Ville de plaine, étendue sur 228 km2, comptant une population de plus de deux millions d’habitants, la grande métropole de Bucarest doit son nom au légendaire berger Bucur, considéré comme le fondateur de la cité et le bâtisseur de sa première église. Mentionnée depuis 1459 dans les documents écrits du voïvode Vlad l’Empaleur, Bucarest a conservé des vestiges archéologiques datant du Néolithique. L’église la plus ancienne de la cité date de 1558 et fut bâtie près de la cour voïvodale, connue sous le nom de «Vieille Cour» (Curtea Veche).

En 1659, Bucarest devint la capitale de la Valachie. Le 24 janvier 1859, la cité devint la capitale des principautés unies de Moldavie et de Valachie, et le 1er décembre 1918, la capitale de la Grande Roumanie. La ville connut une expansion régulière qui culmina dans l’entre-deux-guerres lorsqu’elle devint un véritable «petit Paris» (1938).



Le récent réaménagement urbain tend à réhabiliter les constructions anciennes afin de les intégrer dans le paysage architectural divers de la métropole, à côté d’édifices modernes. Au nord de la capitale, dans les quartiers verdoyants situés aux environs du lac et du parc Herastrau, on peut visiter le Musée du Village. C’est un musée ethnographique très original, fondé par le sociologue et philosophe Dimitrie Gusti en 1936 à partir de 300 constructions en bois (habitations, moulins à vent et à eau, églises, bâtiments annexes de ferme, etc.), d’époques différentes, provenant de plusieurs régions du pays et réinstallées en plein air comme dans un immense et unique village. A proximité, le Musée du Paysan Roumain est le fruit d’une conception artistique originale de l’artiste peintre et photographe Horia Bernea qui en fut le premier directeur en 1990. Comprenant une suite d’immenses salles qui recréent l’univers quotidien du paysan roumain, le musée présente une collection unique d’icônes peintes sur verre. Le Musée s’est vu accorder en 1996 le prix du meilleur musée européen de l'année (European Museum of the Year Award – EMYA).



A ses côtés, place de la Victoire, en face du palais du gouvernement, le Musée d’Histoire Naturelle “Grigore Antipa” compte parmi les premiers musées au monde dans ce domaine, réunissant environ 30 000 pièces du plus haut intérêt scientifique.

Si l’on poursuit l’itinéraire par l’avenue «Calea Victoriei», on découvre, sur la droite, le palais Cantacuzino, aménagé en musée dédié à la mémoire du grand compositeur roumain classique Georges Enesco. Ce palais, construit par le riche boyard Grigore Cantacuzino, surnommé «Le Nabab», est un modèle d’architecture néo-classique française.

Il a une entrée imposante: derrière une somptueuse grille en fer forgé.
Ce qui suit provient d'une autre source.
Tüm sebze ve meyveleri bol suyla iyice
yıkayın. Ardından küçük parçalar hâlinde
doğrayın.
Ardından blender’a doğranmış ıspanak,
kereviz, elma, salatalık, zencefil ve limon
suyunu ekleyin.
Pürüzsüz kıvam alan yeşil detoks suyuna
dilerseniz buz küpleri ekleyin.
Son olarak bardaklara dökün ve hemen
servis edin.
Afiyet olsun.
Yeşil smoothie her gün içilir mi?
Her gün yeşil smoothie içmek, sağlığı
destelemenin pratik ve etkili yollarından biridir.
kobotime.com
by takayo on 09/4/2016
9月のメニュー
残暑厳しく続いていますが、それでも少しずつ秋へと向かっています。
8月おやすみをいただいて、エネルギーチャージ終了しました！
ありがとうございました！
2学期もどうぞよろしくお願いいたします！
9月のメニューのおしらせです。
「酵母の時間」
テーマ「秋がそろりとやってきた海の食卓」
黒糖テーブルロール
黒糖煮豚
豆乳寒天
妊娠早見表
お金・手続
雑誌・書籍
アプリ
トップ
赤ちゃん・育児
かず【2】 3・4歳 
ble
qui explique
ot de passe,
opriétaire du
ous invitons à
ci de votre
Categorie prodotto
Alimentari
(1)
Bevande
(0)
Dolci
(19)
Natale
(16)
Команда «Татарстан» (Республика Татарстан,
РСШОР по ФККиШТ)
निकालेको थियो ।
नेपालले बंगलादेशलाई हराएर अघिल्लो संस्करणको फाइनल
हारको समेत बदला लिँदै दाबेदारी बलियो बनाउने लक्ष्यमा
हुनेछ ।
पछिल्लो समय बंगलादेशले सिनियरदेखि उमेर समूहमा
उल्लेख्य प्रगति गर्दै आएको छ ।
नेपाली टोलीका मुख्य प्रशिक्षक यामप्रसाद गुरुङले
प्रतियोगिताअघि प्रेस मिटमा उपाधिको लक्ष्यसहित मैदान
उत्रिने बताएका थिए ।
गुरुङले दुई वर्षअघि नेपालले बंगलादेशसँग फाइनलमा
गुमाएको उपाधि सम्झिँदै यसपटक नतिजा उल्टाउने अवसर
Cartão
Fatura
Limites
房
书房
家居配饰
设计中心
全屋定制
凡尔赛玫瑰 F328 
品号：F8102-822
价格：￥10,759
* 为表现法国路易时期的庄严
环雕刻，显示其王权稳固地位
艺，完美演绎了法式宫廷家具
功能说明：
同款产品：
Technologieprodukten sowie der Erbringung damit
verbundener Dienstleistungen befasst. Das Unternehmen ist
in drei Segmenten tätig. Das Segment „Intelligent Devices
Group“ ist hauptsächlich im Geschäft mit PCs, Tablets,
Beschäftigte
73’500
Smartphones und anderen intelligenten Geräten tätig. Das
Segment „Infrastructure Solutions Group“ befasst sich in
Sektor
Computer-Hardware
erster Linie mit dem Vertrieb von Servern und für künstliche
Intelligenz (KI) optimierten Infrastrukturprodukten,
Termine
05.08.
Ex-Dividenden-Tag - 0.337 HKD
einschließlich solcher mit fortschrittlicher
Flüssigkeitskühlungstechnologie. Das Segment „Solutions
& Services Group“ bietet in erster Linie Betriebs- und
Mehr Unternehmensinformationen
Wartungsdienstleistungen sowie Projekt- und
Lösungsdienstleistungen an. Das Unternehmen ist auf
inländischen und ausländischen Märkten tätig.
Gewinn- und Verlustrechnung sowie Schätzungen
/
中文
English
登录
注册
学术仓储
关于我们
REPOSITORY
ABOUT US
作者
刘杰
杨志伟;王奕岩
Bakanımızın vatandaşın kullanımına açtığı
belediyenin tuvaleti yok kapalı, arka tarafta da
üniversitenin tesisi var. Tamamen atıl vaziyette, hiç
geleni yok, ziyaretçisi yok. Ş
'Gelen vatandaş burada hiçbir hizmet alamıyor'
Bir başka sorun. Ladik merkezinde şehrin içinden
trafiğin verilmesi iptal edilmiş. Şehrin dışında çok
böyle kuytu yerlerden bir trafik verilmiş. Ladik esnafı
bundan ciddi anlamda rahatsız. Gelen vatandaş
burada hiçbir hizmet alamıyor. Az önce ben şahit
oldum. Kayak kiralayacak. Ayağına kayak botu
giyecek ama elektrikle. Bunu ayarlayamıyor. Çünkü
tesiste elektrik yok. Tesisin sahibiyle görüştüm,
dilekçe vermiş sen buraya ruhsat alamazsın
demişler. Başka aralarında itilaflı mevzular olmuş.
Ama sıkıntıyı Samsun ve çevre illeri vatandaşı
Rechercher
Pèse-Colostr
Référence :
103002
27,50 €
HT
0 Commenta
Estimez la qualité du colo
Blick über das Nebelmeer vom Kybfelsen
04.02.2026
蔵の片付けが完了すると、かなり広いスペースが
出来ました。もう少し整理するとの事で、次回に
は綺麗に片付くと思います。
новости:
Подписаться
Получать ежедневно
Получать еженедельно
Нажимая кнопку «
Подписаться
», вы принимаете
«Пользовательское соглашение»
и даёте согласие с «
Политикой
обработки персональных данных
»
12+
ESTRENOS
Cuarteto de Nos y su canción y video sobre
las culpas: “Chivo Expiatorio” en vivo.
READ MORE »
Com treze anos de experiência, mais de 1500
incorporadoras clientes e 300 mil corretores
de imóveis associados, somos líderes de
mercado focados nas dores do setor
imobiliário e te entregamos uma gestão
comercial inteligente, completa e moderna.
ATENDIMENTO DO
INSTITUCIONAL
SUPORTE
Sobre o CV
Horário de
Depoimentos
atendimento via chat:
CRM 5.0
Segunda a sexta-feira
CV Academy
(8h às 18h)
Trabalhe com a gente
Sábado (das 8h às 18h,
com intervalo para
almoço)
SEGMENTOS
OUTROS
Le perron de l’escalier d'honneur en marbre est gardé par deux lions en pierre, assis, et est abrité par une très belle marquise. Dans ce musée sont exposés de nombreux documents qui illustrent la vie et l’œuvre de Georges Enesco, académicien roumain et membre de l’Académie Française. Tous les deux ans, au mois de septembre, Bucarest connaît une effervescence musicale exceptionnelle à l’occasion du Festival «George Enescu» qui réunit les meilleurs concertistes du monde.

Calea Victoriei est la véritable colonne vertébrale de la capitale, l’artère la plus ancienne et l’une des plus élégantes. Elle débouche sur la place de la Révolution où l’on peut découvrir quelques-uns des édifices les plus représentatifs de Bucarest, notamment l’Athénée Roumain, le plus bel espace de concert de musique classique de la ville, devenu un emblème, la Bibliothèque Universitaire, l’ancien Palais royal aménagé en Musée National d’Art avec des collections allant du Moyen Age à nos jours et de nombreux chefs d’œuvre roumains et étrangers.

Au bout de l’avenue de la Victoire, en direction du cours de la Dâmboviţa, se trouve le Musée National d’Histoire de Roumanie. Situés sur les rives des lacs et à la lisière des forêts des environs de Bucarest, plusieurs palais s’intègrent parfaitement dans des paysages restés intacts. Le plus bel exemple est celui du palais voïvodal de Mogosoaia, bâti au XVIIIème siècle par Constantin Brâncoveanu à une douzaine de kilomètres au nord-ouest de la ville. Classé monument historique, le palais a conservé une partie de ses fresques intérieures ainsi que la totalité des décorations de pierre à motifs floraux et zoomorphes des balustrades et chapiteaux des balcons.